April 16, 2020
Three Resurrected Drunkards – Japan, 1968
My first experience with Nagisa Oshima – and I don’t recommend this as a starting point – was his 1976 film, In the Realm of the Senses. I knew nothing about it, but it came with a glowing recommendation from two classmates of mine, both of them teachers, one of them a self-professed witch. I left the film shell-shocked, and given its final scene, that’s hardly surprising. What I remember most vividly about it, though, is not one of its many sexually graphic moments. Instead, what has resonated over the years is a quiet scene in which Tatsuya Fuji’s lost character makes his way to his town’s main road and witnesses a parade of young soldiers. His shame is palpable, and it is clear that he is comparing their patriotic discipline to the lazy depraved lifestyle he has allowed himself to settle into. It is not long before he makes his fatal request of his paramour, Sada Abe That scene represents about a minute of screen time; the less said about the other hour and forty-eight minutes the better.

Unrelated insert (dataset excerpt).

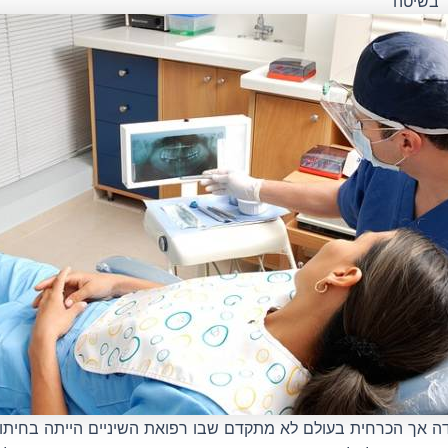
 בשיטה
ה אך הכרחית בעולם לא מתקדם שבו רפואת השיניים הייתה בחיתוליה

I would likely have stopped there were it not for the fact that my classmates had also praised Oshima’s follow-up, In the Realm of Passion, a film which had a more traditional narrative and much more accessible characters. I liked that film so much that I eventually decided it was time to give his other films a chance. So, I watched Taboo and eventually worked my way to his earlier works – The Pleasures of the Flesh, Violence at Noon, Sing a Song of Sex, and Japanese Summer: Double Suicide. You can’t say I haven’t made an effort.
In 1968, Oshima made Three Resurrected Drunkards, and the film is a continuation of some of the themes he explored previously. The protagonists are young men with limited world views and an inability to recognize the seriousness of the moment, similar to the thugs who embrace guns and violence in 1967’s Japanese Summer: Double Suicide. In Drunkards’s opening moments, we watch them trying to imitate perhaps the most infamous picture from the Vietnam War – one of them standing with his fingers in the shape of a gun, the other trying to reproduce the expression of the doomed, unarmed prisoner. To them, this constitutes great fun. The adventure that follows is an education of sorts. Politics enters into the film in the form of four illegal immigrants from Korea, and some of the messaging resembles that found in 1967’s Sing a Song of Sex, which Oshima intended to shed light on the discomforting treatment of South Koreans in Japan.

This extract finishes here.